Stattdessen schrieb Djerassi andere Romane und auch Theaterstücke. Erst durch seine Arbeit als Schriftsteller kam er wieder dazu, Deutsch zu sprechen, rief seine Übersetzerin Ursula-Maria Mössner an und beschwerte sich über die vielen Anglizismen. „Einen Job suchen – es sollte heißen: eine Stelle oder eine Arbeit suchen”, warf er ihr vor. Sie sagte: „Mr. Djerassi, Ihr Deutsch ist das Deutsch der 30er Jahre, so spricht heute niemand.” Das saß – aber Anglizismen findet Djerassi immer noch grässlich.

In seinen Büchern geht es um Sexualität

In seinen Büchern geht es immer wieder um Sexualität, jüdische Identität und um Naturwissenschaftler. „Schreibe, worüber die meisten anderen Schriftsteller nichts wissen”, hatte ihm seine Frau geraten.

Von seinen Kollegen aus Stanford hat kaum jemand eines seiner Theaterstücke gesehen. „Chemiker lesen für gewöhnlich keine Bücher”, sagt Djerassi. Trotzdem gibt es immer wieder den Vorwurf, er wasche schmutzige Laborkittel in der Öffentlichkeit.

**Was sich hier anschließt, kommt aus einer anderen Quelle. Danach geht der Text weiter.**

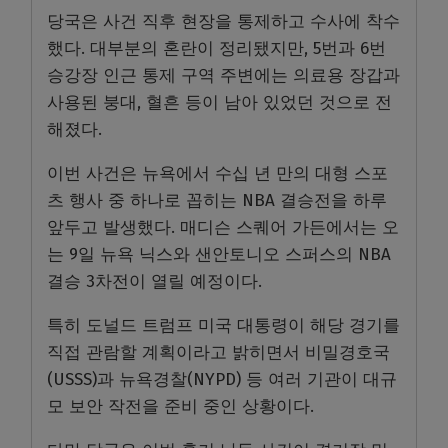
당국은 사건 직후 현장을 통제하고 수사에 착수
했다. 대부분의 혼란이 정리됐지만, 5번과 6번
승강장 인근 통제 구역 주변에는 의료용 장갑과
사용된 붕대, 혈흔 등이 남아 있었던 것으로 전
해졌다.
이번 사건은 뉴욕에서 수십 년 만의 대형 스포
츠 행사 중 하나로 꼽히는 NBA 결승전을 하루
앞두고 발생했다. 매디슨 스퀘어 가든에서는 오
는 9일 뉴욕 닉스와 샌안토니오 스퍼스의 NBA
결승 3차전이 열릴 예정이다.
특히 도널드 트럼프 미국 대통령이 해당 경기를
직접 관람할 계획이라고 밝히면서 비밀경호국
(USSS)과 뉴욕경찰(NYPD) 등 여러 기관이 대규
모 보안 작전을 준비 중인 상황이다.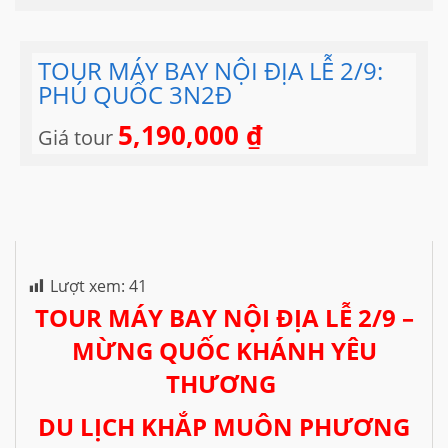
TOUR MÁY BAY NỘI ĐỊA LỄ 2/9:
PHÚ QUỐC 3N2Đ
5,190,000
₫
Giá tour
Lượt xem:
41
TOUR MÁY BAY NỘI ĐỊA LỄ 2/9 –
MỪNG QUỐC KHÁNH YÊU
THƯƠNG
DU L
ỊCH KHẮ
P MUÔN PHƯƠNG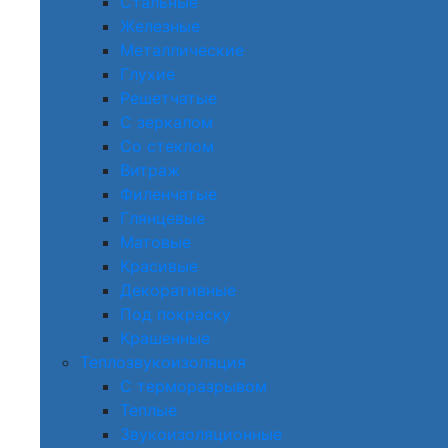
Стальные
Железные
Металлические
Глухие
Решетчатые
С зеркалом
Со стеклом
Витраж
Филенчатые
Глянцевые
Матовые
Красивые
Декоративные
Под покраску
Крашенные
Теплозвукоизоляция
С терморазрывом
Теплые
Звукоизоляционные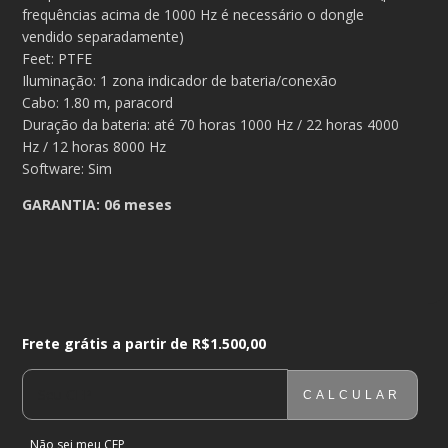
frequências acima de 1000 Hz é necessário o dongle
vendido separadamente)
Feet: PTFE
Iluminação: 1 zona indicador de bateria/conexão
Cabo: 1.80 m, paracord
Duração da bateria: até 70 horas 1000 Hz / 22 horas 4000
Hz / 12 horas 8000 Hz
Software: Sim
GARANTIA: 06 meses
Frete grátis a partir de
R$1.500,00
Frete grátis a partir de
R$1.500,00
CALCULAR
ENTREGAS PARA O CEP:
ALTERAR CEP
Não sei meu CEP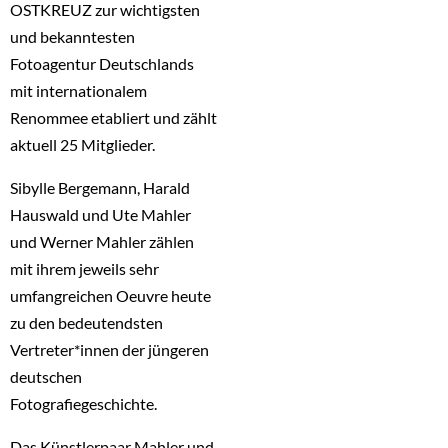
OSTKREUZ zur wichtigsten
und bekanntesten
Fotoagentur Deutschlands
mit internationalem
Renommee etabliert und zählt
aktuell 25 Mitglieder.
Sibylle Bergemann, Harald
Hauswald und Ute Mahler
und Werner Mahler zählen
mit ihrem jeweils sehr
umfangreichen Oeuvre heute
zu den bedeutendsten
Vertreter*innen der jüngeren
deutschen
Fotografiegeschichte.
Das Künstlerpaar Mahler und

Zwischen San Francisco und London

Seit dem Tod seiner letzten Frau bewegt sich Djerassis Leben zwischen San Francisco, London und seit kurzem auch wieder Wien. „Man findet nur schwer zu einem Land zurück, dass man verlassen musste”, sagt er. „Ich träume noch immer nicht auf Deutsch.”